WHAT THE TASK ASKS: For the listing below, report all lines that hold the word "XCeed".

= = = =

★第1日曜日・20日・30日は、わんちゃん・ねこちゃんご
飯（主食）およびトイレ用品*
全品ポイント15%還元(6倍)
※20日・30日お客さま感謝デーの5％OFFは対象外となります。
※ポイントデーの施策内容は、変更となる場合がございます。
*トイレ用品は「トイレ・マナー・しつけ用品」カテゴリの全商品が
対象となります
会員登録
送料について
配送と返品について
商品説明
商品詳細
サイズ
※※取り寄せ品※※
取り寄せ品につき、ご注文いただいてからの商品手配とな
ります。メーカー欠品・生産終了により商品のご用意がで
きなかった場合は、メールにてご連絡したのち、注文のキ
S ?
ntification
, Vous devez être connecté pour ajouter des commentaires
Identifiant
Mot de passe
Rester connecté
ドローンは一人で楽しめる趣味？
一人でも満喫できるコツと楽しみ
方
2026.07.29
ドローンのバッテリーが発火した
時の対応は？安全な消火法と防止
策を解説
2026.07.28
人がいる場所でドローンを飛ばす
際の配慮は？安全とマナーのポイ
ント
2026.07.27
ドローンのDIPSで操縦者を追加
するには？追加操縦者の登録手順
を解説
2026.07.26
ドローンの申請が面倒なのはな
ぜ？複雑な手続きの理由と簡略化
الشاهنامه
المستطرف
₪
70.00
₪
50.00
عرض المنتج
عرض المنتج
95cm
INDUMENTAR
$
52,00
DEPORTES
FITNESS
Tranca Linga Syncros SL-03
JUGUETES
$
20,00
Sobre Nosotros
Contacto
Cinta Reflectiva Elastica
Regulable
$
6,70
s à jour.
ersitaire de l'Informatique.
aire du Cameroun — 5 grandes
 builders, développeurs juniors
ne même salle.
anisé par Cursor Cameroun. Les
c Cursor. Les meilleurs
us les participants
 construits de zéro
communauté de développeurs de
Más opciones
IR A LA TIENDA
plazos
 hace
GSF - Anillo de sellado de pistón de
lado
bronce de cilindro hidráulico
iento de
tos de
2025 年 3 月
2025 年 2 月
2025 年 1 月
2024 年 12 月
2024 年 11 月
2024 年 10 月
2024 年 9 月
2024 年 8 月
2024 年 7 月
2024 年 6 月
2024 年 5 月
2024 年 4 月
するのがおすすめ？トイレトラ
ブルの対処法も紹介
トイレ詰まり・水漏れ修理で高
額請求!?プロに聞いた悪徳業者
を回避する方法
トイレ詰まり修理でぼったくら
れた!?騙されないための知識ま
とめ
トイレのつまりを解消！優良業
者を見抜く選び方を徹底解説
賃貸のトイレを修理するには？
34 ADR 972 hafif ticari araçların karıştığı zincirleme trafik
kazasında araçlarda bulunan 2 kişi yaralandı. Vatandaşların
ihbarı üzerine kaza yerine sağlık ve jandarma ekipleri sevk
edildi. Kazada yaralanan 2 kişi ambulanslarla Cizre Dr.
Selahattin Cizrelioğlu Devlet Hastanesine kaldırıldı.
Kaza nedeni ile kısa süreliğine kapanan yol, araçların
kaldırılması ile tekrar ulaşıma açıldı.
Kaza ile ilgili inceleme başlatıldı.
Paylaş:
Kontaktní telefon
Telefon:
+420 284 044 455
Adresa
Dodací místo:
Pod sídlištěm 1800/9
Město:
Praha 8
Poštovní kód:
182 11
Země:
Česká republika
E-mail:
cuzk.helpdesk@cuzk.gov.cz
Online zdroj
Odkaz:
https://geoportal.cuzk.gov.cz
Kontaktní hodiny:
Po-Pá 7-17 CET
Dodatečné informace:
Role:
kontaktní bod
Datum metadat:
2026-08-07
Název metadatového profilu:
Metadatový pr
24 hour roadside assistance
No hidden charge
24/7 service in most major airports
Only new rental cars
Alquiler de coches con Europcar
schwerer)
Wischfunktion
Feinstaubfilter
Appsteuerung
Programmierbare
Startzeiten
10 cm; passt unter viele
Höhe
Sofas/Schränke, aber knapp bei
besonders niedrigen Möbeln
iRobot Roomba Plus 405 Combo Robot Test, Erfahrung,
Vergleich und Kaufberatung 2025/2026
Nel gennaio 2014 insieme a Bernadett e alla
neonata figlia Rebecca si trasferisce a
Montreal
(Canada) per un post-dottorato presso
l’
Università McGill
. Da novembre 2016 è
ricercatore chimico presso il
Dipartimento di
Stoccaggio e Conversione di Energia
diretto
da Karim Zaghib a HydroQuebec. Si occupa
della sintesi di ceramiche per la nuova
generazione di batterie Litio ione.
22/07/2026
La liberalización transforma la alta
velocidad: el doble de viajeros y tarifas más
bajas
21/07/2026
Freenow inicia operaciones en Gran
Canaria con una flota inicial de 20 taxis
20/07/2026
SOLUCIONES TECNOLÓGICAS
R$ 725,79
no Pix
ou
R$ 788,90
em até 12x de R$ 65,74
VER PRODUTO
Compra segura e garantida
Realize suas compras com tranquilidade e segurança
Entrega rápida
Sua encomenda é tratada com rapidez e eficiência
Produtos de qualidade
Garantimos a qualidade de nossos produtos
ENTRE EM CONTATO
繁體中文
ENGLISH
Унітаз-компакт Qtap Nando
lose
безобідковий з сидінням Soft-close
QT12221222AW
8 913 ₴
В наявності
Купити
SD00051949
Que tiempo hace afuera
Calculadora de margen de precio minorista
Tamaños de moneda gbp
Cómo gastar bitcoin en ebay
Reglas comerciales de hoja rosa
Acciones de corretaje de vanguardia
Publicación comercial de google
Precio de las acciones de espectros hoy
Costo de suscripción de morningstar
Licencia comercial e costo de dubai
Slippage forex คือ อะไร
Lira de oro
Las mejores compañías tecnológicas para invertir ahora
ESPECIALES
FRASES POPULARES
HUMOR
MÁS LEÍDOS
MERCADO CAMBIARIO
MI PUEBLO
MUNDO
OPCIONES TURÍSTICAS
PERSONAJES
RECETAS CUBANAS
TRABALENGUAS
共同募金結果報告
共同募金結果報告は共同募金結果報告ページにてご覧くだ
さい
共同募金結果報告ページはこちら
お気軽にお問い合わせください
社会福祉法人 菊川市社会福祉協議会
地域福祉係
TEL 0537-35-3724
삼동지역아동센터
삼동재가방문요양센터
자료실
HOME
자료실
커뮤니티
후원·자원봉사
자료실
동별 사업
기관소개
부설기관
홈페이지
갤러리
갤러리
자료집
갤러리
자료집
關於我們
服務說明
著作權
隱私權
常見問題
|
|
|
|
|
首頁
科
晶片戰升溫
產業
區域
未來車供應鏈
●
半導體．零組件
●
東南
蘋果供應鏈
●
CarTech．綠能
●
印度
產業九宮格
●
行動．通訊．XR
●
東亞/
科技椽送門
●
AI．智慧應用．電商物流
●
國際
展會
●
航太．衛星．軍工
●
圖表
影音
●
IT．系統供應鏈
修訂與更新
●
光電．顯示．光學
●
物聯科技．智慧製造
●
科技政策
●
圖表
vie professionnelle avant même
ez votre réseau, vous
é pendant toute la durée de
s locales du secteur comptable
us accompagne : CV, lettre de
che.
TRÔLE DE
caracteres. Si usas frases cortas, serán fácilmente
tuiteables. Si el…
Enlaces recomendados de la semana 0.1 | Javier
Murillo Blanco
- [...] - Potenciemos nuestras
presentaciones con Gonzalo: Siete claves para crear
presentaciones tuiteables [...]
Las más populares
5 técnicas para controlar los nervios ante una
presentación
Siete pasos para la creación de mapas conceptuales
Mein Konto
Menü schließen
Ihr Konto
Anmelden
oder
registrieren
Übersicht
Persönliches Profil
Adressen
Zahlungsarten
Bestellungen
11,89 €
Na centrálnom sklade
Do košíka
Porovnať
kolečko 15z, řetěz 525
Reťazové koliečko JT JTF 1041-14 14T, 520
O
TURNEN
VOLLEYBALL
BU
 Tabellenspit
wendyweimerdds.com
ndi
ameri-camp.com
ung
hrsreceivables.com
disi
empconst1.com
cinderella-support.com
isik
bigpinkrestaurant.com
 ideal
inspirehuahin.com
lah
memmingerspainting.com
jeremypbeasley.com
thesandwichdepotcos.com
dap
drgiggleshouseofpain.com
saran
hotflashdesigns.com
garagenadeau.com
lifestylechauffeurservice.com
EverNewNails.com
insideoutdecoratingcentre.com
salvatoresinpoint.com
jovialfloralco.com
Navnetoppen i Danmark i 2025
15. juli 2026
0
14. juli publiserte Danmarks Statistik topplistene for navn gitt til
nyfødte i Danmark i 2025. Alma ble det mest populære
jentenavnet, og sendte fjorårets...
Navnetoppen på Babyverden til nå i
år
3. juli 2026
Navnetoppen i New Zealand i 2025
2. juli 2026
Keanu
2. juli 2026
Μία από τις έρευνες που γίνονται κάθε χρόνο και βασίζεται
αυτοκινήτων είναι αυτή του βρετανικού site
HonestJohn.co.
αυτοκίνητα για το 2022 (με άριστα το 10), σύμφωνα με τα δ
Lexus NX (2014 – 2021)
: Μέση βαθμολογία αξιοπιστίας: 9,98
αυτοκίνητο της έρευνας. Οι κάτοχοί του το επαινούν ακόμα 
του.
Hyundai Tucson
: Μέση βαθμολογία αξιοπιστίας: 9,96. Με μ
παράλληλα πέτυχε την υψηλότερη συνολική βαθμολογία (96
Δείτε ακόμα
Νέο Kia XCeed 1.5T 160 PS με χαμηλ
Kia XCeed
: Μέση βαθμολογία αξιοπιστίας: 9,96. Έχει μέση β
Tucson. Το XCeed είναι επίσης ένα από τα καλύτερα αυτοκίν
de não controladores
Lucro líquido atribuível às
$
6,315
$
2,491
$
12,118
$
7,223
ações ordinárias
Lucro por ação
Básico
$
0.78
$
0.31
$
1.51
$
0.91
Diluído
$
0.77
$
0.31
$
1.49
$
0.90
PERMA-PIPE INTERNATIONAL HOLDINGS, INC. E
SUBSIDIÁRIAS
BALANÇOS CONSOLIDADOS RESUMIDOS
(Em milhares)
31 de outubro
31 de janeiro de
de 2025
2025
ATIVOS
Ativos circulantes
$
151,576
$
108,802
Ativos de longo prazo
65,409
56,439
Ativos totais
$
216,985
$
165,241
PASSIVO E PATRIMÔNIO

= = = =

EXERCISE RESULT:
Νέο Kia XCeed 1.5T 160 PS με χαμηλ
Kia XCeed
Tucson. Το XCeed είναι επίσης ένα από τα καλύτερα αυτοκίν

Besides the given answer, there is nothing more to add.